Flüchtlinge:Jenseits von Dublin

Lesezeit: 2 min

Ankunft in Sizilien: Nach EU-Plänen sollen Asylverfahren kürzer und straffer werden. (Foto: Antonio Parrinello/Reuters)

Die EU-Kommission schlägt härtere und schnellere Asylverfahren vor - Kritik kommt aus dem Parlament.

Von Thomas Kirchner, Brüssel

Die EU geht einen Schritt weiter in Richtung auf ein gemeinsames Asylsystem. Die EU-Kommission präsentierte am Mittwoch in Brüssel Vorschläge, wie Standards und Verfahren im Asylbereich künftig europaweit vereinheitlicht werden sollten. Ein zentrales Ziel ist, Missbrauch zu bekämpfen. So sollen Asylbewerber davon abgehalten werden, sich die für sie günstigsten Bedingungen in einem europäischen Land auszusuchen. Ihnen werden einige zusätzliche Rechte gewährt, vor allem aber mehr Pflichten auferlegt. Die Vorschläge stellen den zweiten und letzten Teil eines größeren Reformpakets dar, mit dem die EU unter anderem auf die akute Flüchtlingskrise reagiert. Im Mai hatte die Kommission ihre Ideen für eine Änderung des Dublin-Systems zur Erstaufnahme von Flüchtlingen skizziert.

Nirgends würden Asylbewerber besser als in Europa behandelt, sagte EU-Innenkommissar Dimitris Avramopoulos. Aber es gebe eben nur Mindeststandards und starke Abweichungen von Land zu Land, was einerseits ungerecht sei, vor allem aber die "sekundäre Migration" befördere, die Suche nach besseren Chancen. "Deshalb wollen wir nicht nur minimale, sondern feste, faire Standards setzen", sagte Avramopoulos. Seine Behörde schlägt vor, die bestehenden Richtlinien zu den Asylverfahren und zur Anerkennung von Flüchtlingen durch Verordnungen zu ersetzen. Während Richtlinien lediglich Vorgaben machen, die die nationalen Gesetzgeber nicht eins zu eins umsetzen müssen, sind Verordnungen unmittelbar geltendes, für alle gleiches Recht.

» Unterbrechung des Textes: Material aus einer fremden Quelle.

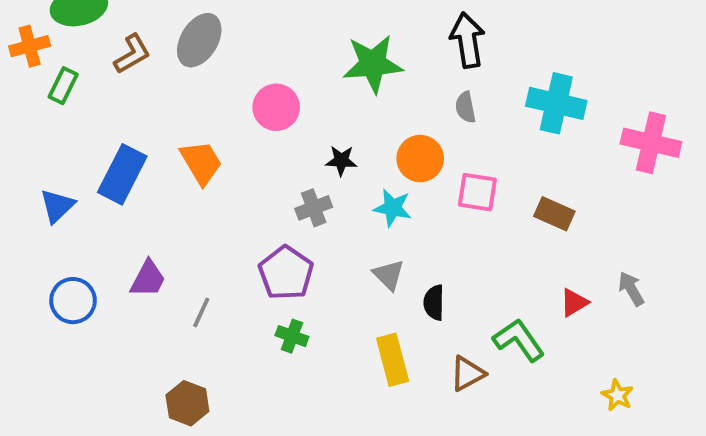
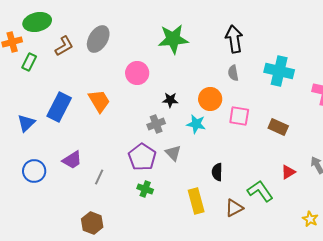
green star: (373, 64) -> (173, 39), moved
gray triangle: (389, 275) -> (173, 153), moved
purple trapezoid: (148, 279) -> (72, 160), turned 30

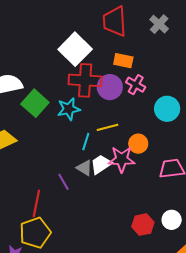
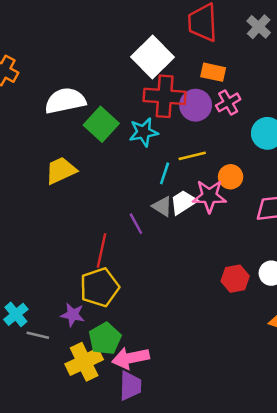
pink cross: (136, 85) -> (228, 102), turned 30

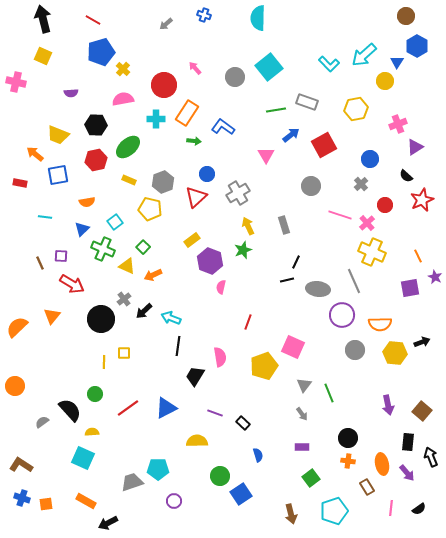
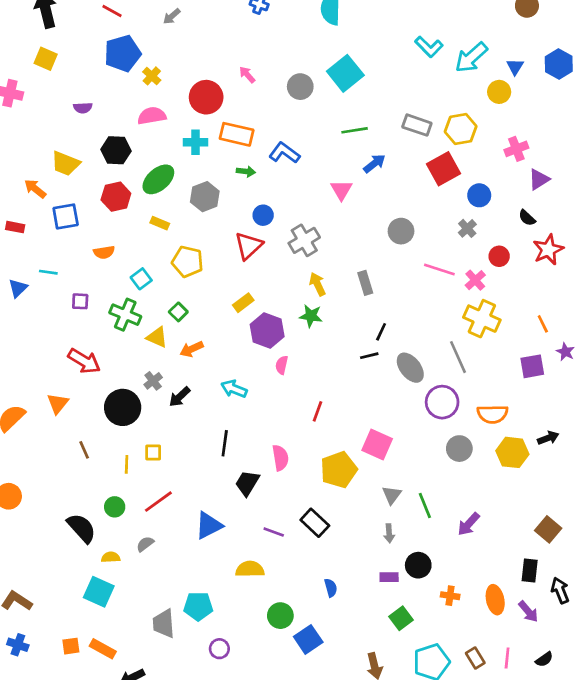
gray arrow: (166, 24) -> (172, 16), moved
blue hexagon: (417, 46) -> (559, 64), moved
cyan L-shape: (329, 64) -> (429, 47), moved
gray rectangle: (307, 102) -> (417, 125), moved
orange rectangle: (187, 113) -> (237, 134), turned 70
red square: (324, 145) -> (443, 169), moved
gray hexagon: (163, 182) -> (205, 197), moved
blue triangle: (82, 229) -> (18, 288), moved
green star: (243, 250) -> (311, 316), turned 30
purple square: (61, 256) -> (80, 301), moved
brown line: (40, 263) -> (84, 450), moved
gray ellipse: (318, 289) -> (410, 368), turned 45
cyan arrow: (171, 318) -> (234, 389), moved
purple arrow: (388, 405) -> (469, 524), moved, turned 54
red line: (128, 408) -> (158, 502), moved
gray arrow: (302, 414) -> (389, 533), turned 32
gray semicircle: (42, 422) -> (145, 544), moved
black rectangle: (243, 423) -> (315, 523), moved, size x1.5
black circle: (348, 438) -> (418, 565), moved
gray trapezoid: (132, 482) -> (164, 624), turned -75
brown rectangle: (367, 487) -> (475, 658), moved
orange square: (46, 504) -> (71, 646), moved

Die Asylverfahren sollen gekürzt und gestrafft werden. Die Erstentscheidung über einen Antrag soll weiterhin nach höchstens sechs Monaten fallen, doch gelten deutlich kürzere Fristen, wenn Anträge unbegründet oder unzulässig sind. Während des gesamten Verfahrens, statt erst nach einem Einspruch, sollen Asylbewerber kostenlosen Rechtsbeistand erhalten. Unbegleiteten Minderjährigen soll gleich nach Antragstellung ein Vormund zugewiesen werden. Wer nicht kooperiert, die Identität verschleiert oder das Land verlässt, wird hart bestraft: Sein Antrag gilt als "implizit zurückgezogen" und wird im "beschleunigten Verfahren" behandelt. Die national unterschiedlichen Listen sicherer Herkunfts- oder Drittstaaten, die eine leichtere Zurückweisung von Anträgen ermöglichen, sollen innerhalb von fünf Jahren durch europäische Listen ersetzt werden.

Auch die Regeln zur Frage, welche Personen wie lange Schutz in der EU genießen, will die Kommission vereinheitlichen. Schutz soll nur so lange wie nötig gewährt werden. Der Status wird regelmäßig überprüft; ändert sich die Lage im Herkunftsland, kann das Recht entzogen werden. Ein anerkannter Asylbewerber, der sich unerlaubt entfernt, muss länger als fünf Jahre auf eine langfristige Aufenthaltserlaubnis warten. Die Aufnahmebedingungen will die Kommission nicht harmonisieren, hier macht sie nur Vorschläge. So sollen Asylbewerber sechs statt neun Monate nach Einreichung ihres Antrags Zugang zum Arbeitsmarkt erhalten; ist der Antrag "wahrscheinlich begründet", soll es nur drei Monate dauern.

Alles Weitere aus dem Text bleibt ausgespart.